As for the cetacean error: the character in question was identified by the scientist who genetically engineered him as F. attenuata, thus signifying that the pygmy killer whale genome was the dominant source of material in his creation. Had the other characters discussed him as a 'killer whale', there would have been no discrepancy, but since they repeatedly referred to him as a 'pseudo-orca', that suggests that he bore a greater resemblance to their larger wild-type cousins than to F. attenuata. Given that they're wildly different in physical appearance, one of two things must be true: either the canonical scientist was wrong about his own creation, or Brin didn't know his whales. I suspect answer B.

I'm pedantic about it because I really don't think it's too much to ask that a writer do the least bit of research. One might perhaps handwave the issue of mammal-eaters vocalizing, given that while Michael Bigg was active in orca research at the time Brin would have been writing this, as far as I know he hadn't published anything about residents and transients yet, but the same lenience cannot be given to the confusion of species. All that takes is photographs.

In conclusion: perhaps instead of trying to change strangers' opinions by being an asshole, you might try... literally anything but that. It's not going to work.


Robert Thompson This was utter crap in my opinion but The Uplift War redeemed the entire series.


Kogiopsis Rodzilla wrote: "I stand corrected. I should have used pompous instead of pedantic.

Sigh, look. Your cetacean kerfuffle, which might have been inflated by you alone - among all the people in the world - remains a..."


Alright, at this point I think it's time to take a step back, because it occurs to me that there is a salient question I should have asked before.

Why do you care so much?

Seriously. Since you came back, I am terribly curious. You are disproportionately invested in the opinion of one total stranger on the internet, and it boggles the mind.

I'm going to spell out what should have been self-evident from the start: I really do not care about what you have to say. I don't. I didn't like the book; I disagree with Brin's writing choices; I think he could have done better. You will not convince me otherwise - not by arguing your perspective (something that belongs in your own review of Startide Rising, which I notice you have neglected to write), not by citing awards (as if awards are any objective assessment of quality rather than being a subjective reflection of the society of the day), not by repeatedly insulting my intelligence. ((I ask again: has that ever worked?))

So, given that - why do you keep coming back? What, exactly, do you expect to gain? And... seriously, don't you have better things to do? Like writing up all the things you appreciate about this book in, I don't know, an actual review of your very own?
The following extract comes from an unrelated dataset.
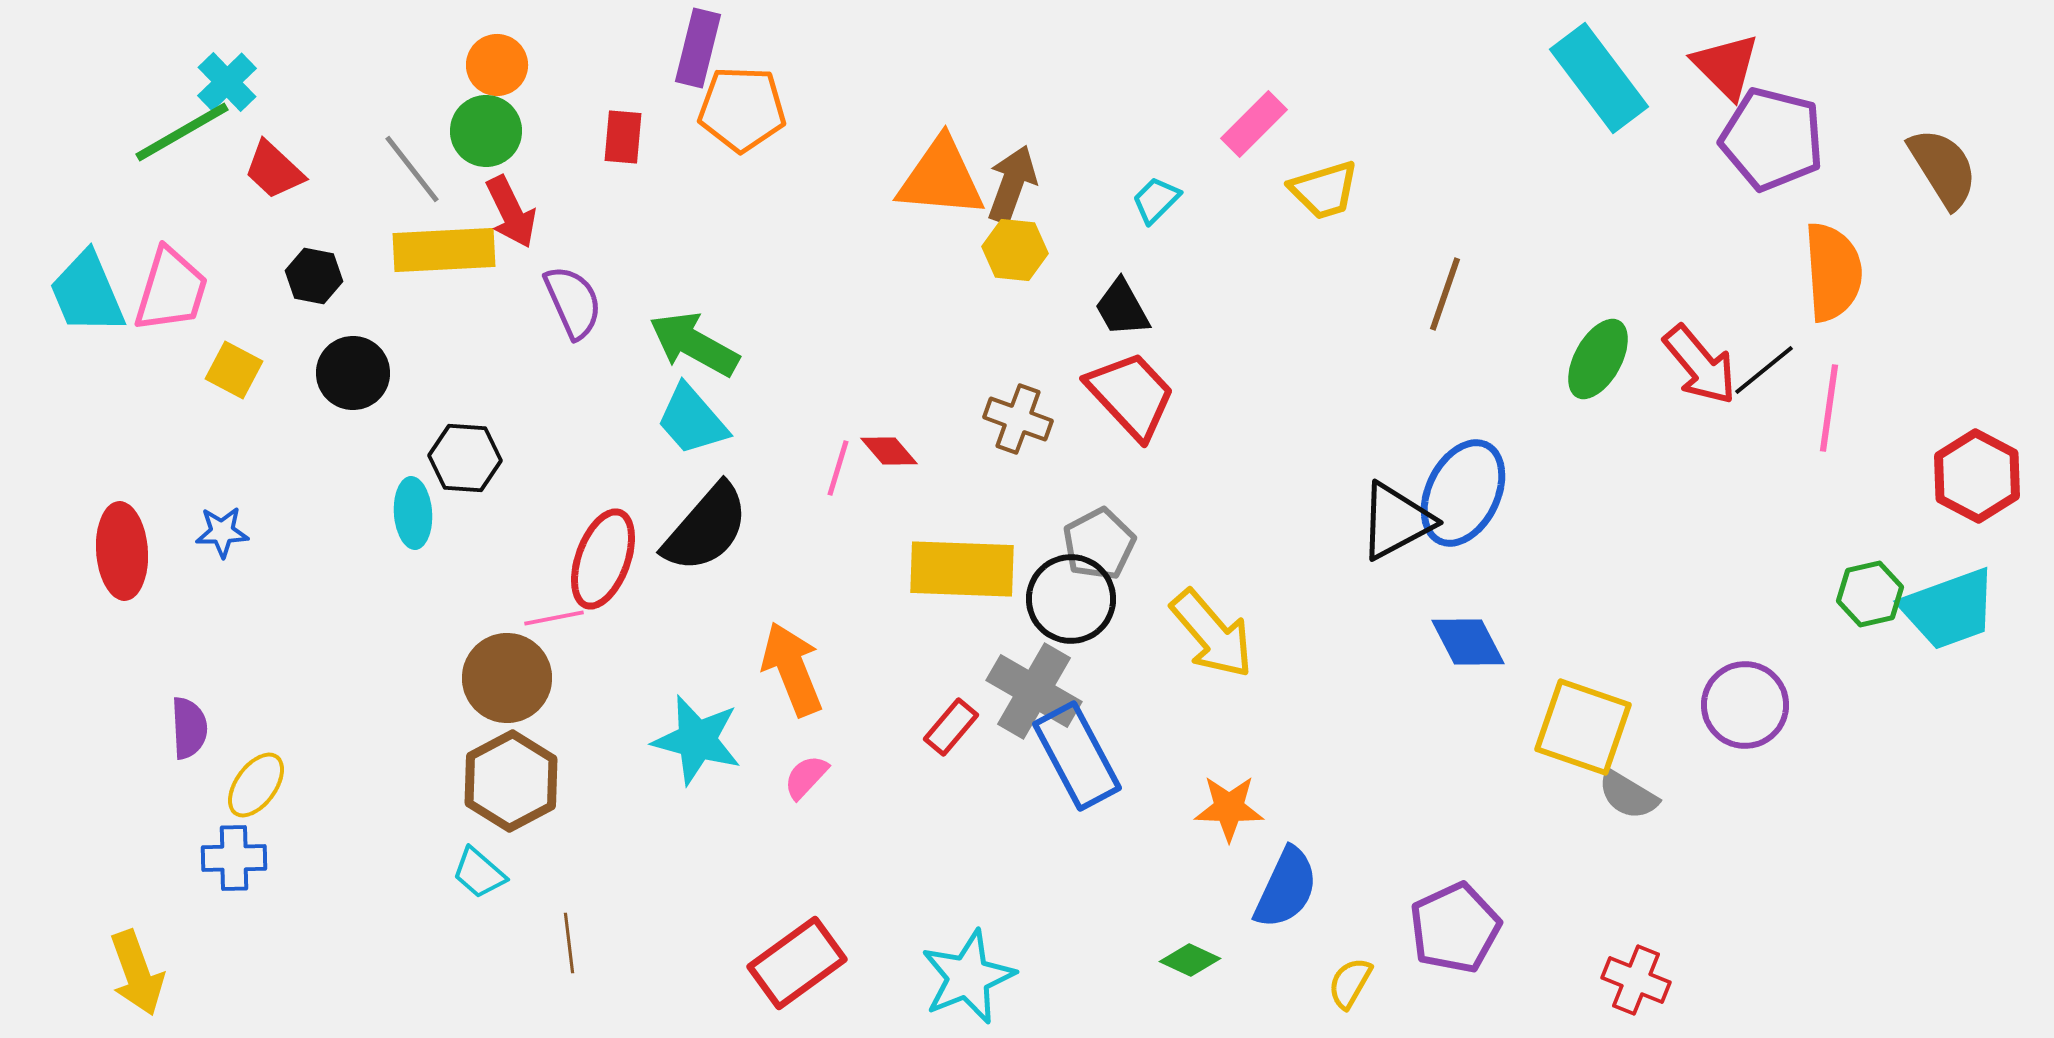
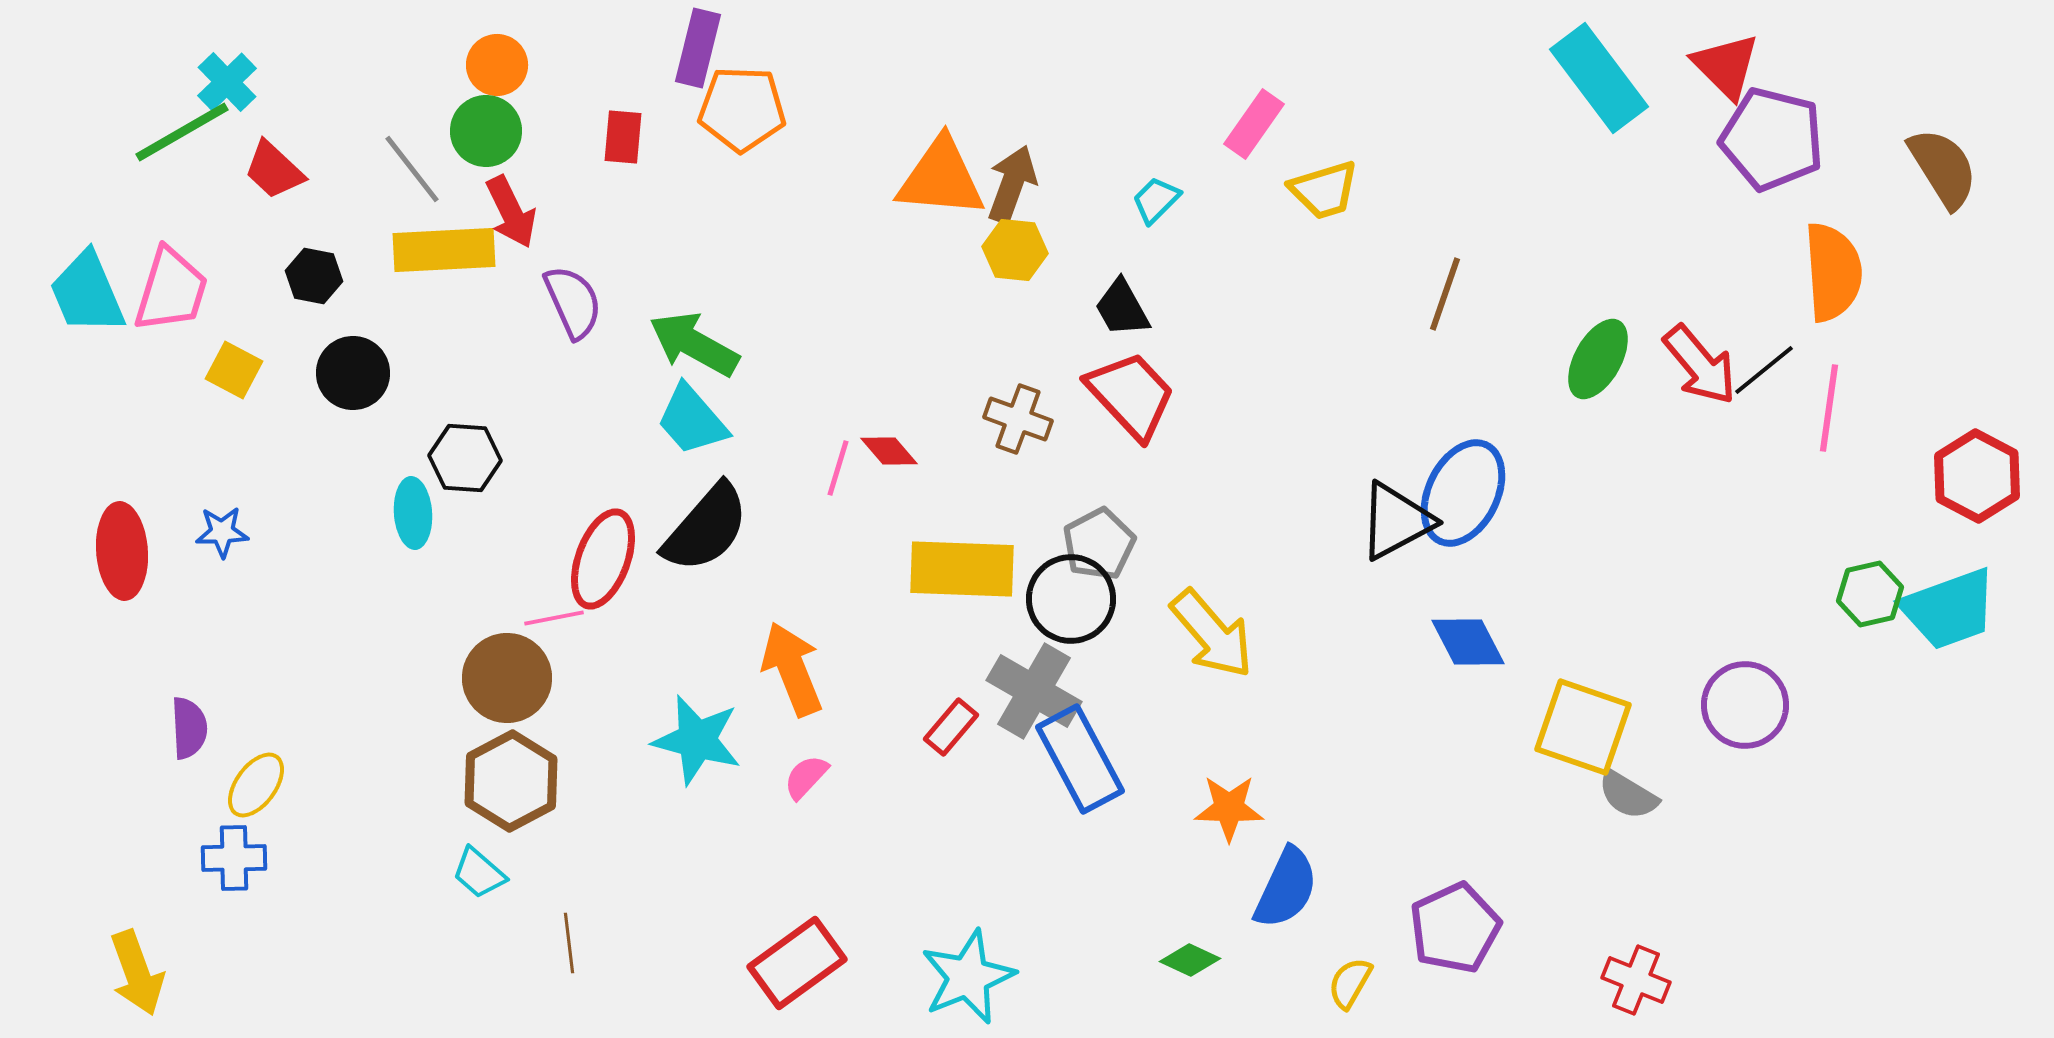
pink rectangle at (1254, 124): rotated 10 degrees counterclockwise
blue rectangle at (1077, 756): moved 3 px right, 3 px down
Kogiopsis Rodzilla wrote: "Because it struck me as a troll just trashing stuff for the sake of being a contrarian? Besides, I dislike faux intellectualism. Your questionable nit picking of details of the cetacean phylogeneti..."

You haven't 'called me out' on anything, though. You've just repeatedly struggled with the idea that other people have different opinions and priorities than yours. I would have expected a geneticist to parse variation better than this.

Given that a quick glance at your profile shows I'm not the only person you're calling stupid for disagreeing with you about this book, I'm inclined to believe this conversation is hopeless. If you're ever interested in having an actual conversation and not just spewing "you're too dumb to understand and I am a superior intellectual" in every direction like a broken sewer line, feel free to return. Any further drivel will be summarily deleted.